Société

Milka dans tous ses états

 
Vous souvenez-vous de la tablette de chocolat au bon lait du pays alpin méticuleusement enveloppée d’aluminium et d’un papier mauve par une marmotte ? Ce chocolat est la propriété de Kraft Foods depuis 1990. Le géant américain de l’agro-alimentaire a également racheté les biscuits LU à Danone en 2007. Suite à une scission intervenue en 2012, c’est désormais un groupe nommé Mondelez International qui gère, entre autres, les fameux biscuits et le célèbre chocolat. La force de frappe biscuitière de LU combinée à la notoriété de Milka en France, telle est l’offensive que compte mener Mondelez dans la guerre qui se déroule aux linéaires biscuiterie.
C’est d’abord une diversification monstrueuse qu’ont mise en œuvre les équipes marketing, permise notamment par le savoir-faire des biscuiteries françaises : Choco Moooo, Choco Suprême, Mini Tablettes, Choco Twist, Cake and Choc, Mini Cônes, Crispy Snax, Cônes, Cônes Daim… Autant de biscuits et de glaces brandés Milka qui habillent les rayonnages de leur mauve tendre.

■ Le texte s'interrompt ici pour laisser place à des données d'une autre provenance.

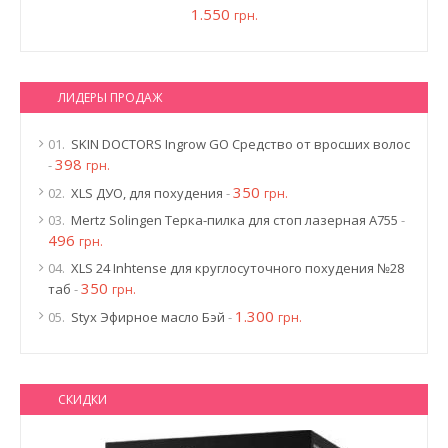
1.550
грн.
ЛИДЕРЫ ПРОДАЖ
01.
SKIN DOCTORS Ingrow GO Средство от вросших волос
398
-
грн.
350
02.
XLS ДУО, для похудения
-
грн.
03.
Mertz Solingen Терка-пилка для стоп лазерная A755
-
496
грн.
04.
XLS 24 Inhtense для круглосуточного похудения №28
350
таб
-
грн.
1.300
05.
Styx Эфирное масло Бэй
-
грн.
СКИДКИ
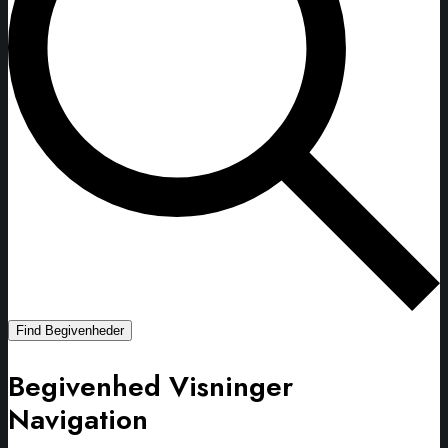
Find Begivenheder
Begivenhed Visninger
Navigation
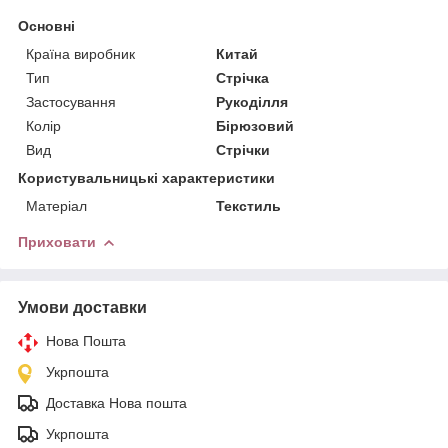
Основні
Країна виробник
Китай
Тип
Стрічка
Застосування
Рукоділля
Колір
Бірюзовий
Вид
Стрічки
Користувальницькі характеристики
Матеріал
Текстиль
Приховати
Умови доставки
Нова Пошта
Укрпошта
Доставка Нова пошта
Укрпошта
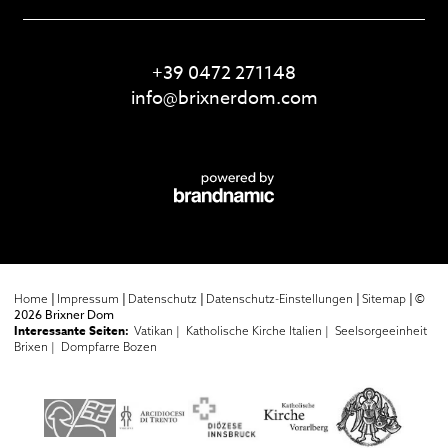
+39 0472 271148
info@
brixnerdom.
com
|
|
|
|
|
©
Home
Impressum
Datenschutz
Datenschutz-Einstellungen
Sitemap
2026 Brixner Dom
Interessante Seiten:
Vatikan |
Katholische Kirche Italien |
Seelsorgeeinheit
Brixen |
Dompfarre Bozen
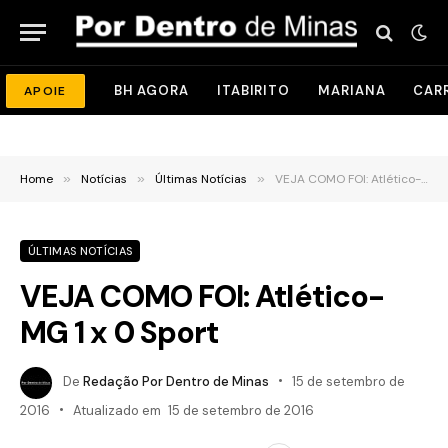
BH AGORA
ITABIRITO
MARIANA
CAR
APOIE
Home
»
Notícias
»
Últimas Notícias
»
VEJA COMO FOI: Atlético-MG 1 x 0 Sport
ÚLTIMAS NOTÍCIAS
VEJA COMO FOI: Atlético-
MG 1 x 0 Sport
De
Redação Por Dentro de Minas
15 de setembro de
2016
Atualizado em
15 de setembro de 2016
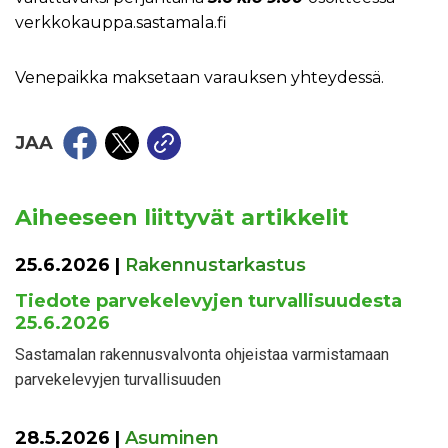
verkkokauppa.sastamala.fi
Venepaikka maksetaan varauksen yhteydessä.
JAA
Aiheeseen liittyvät artikkelit
25.6.2026
|
Rakennustarkastus
Tiedote parvekelevyjen turvallisuudesta
25.6.2026
Sastamalan rakennusvalvonta ohjeistaa varmistamaan
parvekelevyjen turvallisuuden
28.5.2026
|
Asuminen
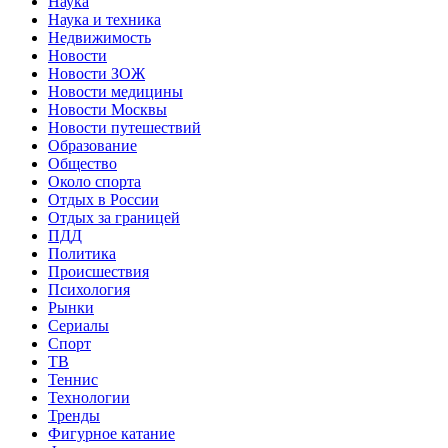
Наука
Наука и техника
Недвижимость
Новости
Новости ЗОЖ
Новости медицины
Новости Москвы
Новости путешествий
Образование
Общество
Около спорта
Отдых в России
Отдых за границей
ПДД
Политика
Происшествия
Психология
Рынки
Сериалы
Спорт
ТВ
Теннис
Технологии
Тренды
Фигурное катание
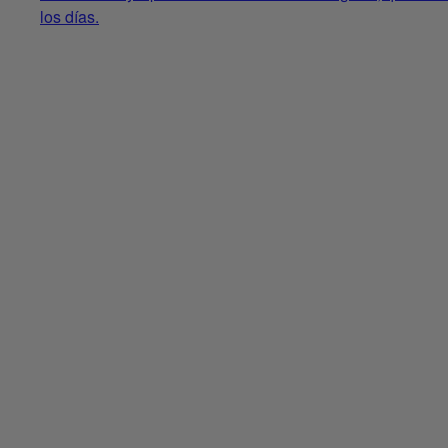
los días.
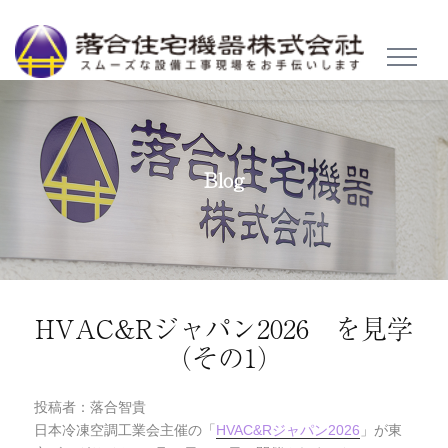
TOGGL
NAVIG
Blog
HVAC&Rジャパン2026 を見学
（その1）
投稿者：落合智貴
日本冷凍空調工業会主催の「
HVAC&Rジャパン2026
」が東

Beaucoup de ces références existaient déjà chez les concurrents ou… chez LU, à l’exemple du Napolitain ou des Princes. Oui mais voilà : les marques distributeurs ont développé leur offre au point de proposer pour moins cher des biscuits équivalents avec une qualité qui tend à rejoindre celle des marques nationales. Dans ces conditions, et lorsque l’on surveille son budget, pourquoi choisir les biscuits les plus onéreux… Bonne Maman est vraisemblablement à l’abri puisque la marque joue sur une gamme très différente : Bonne Maman, c’est le biscuit des parents. Mais les biscuits LU, grand public et copiés à tout va par les marques distributeurs, ne peuvent plus se prévaloir d’une compétitivité hors prix suffisamment solide. La solution toute trouvée par Mondelez, c’est de capitaliser sur la notoriété du chocolat au pays alpin pour apporter une nouvelle valeur ajoutée perçue aux produits : ce n’est pas n’importe quel chocolat, M. le Consommateur, c’est l’inimitable chocolat Milka.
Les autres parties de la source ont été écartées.